• **Recorded information**

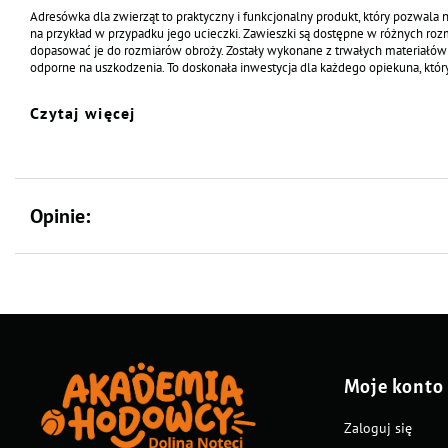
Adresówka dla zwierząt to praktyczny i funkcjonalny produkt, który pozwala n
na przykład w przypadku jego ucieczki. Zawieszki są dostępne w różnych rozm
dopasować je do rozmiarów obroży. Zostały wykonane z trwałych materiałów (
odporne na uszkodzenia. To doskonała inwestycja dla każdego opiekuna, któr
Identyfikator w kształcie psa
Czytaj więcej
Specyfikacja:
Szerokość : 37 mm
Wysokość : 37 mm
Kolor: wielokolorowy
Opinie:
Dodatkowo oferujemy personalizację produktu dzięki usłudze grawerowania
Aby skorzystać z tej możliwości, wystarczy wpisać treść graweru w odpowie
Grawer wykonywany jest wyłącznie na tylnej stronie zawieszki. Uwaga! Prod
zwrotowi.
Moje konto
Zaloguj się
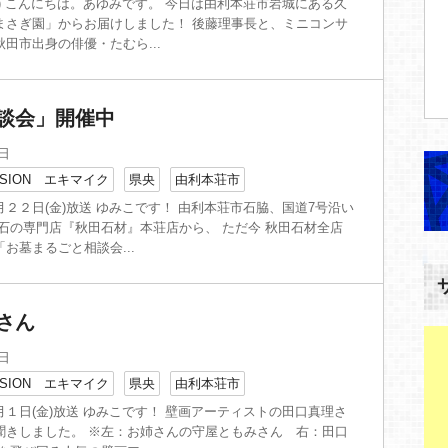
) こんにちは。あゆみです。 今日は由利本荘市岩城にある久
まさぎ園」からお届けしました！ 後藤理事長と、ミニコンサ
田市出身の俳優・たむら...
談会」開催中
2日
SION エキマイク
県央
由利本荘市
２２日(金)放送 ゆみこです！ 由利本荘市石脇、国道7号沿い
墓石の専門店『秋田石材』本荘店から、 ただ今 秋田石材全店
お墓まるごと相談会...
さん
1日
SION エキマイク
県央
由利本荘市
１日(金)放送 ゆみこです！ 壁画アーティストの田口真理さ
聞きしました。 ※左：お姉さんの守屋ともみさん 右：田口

• **What is needed**
Go through the listing above and locate each line that holds the word "ゆみこです". Copy those lines.

• **Reply**
２２日(金)放送 ゆみこです！ 由利本荘市石脇、国道7号沿い
１日(金)放送 ゆみこです！ 壁画アーティストの田口真理さ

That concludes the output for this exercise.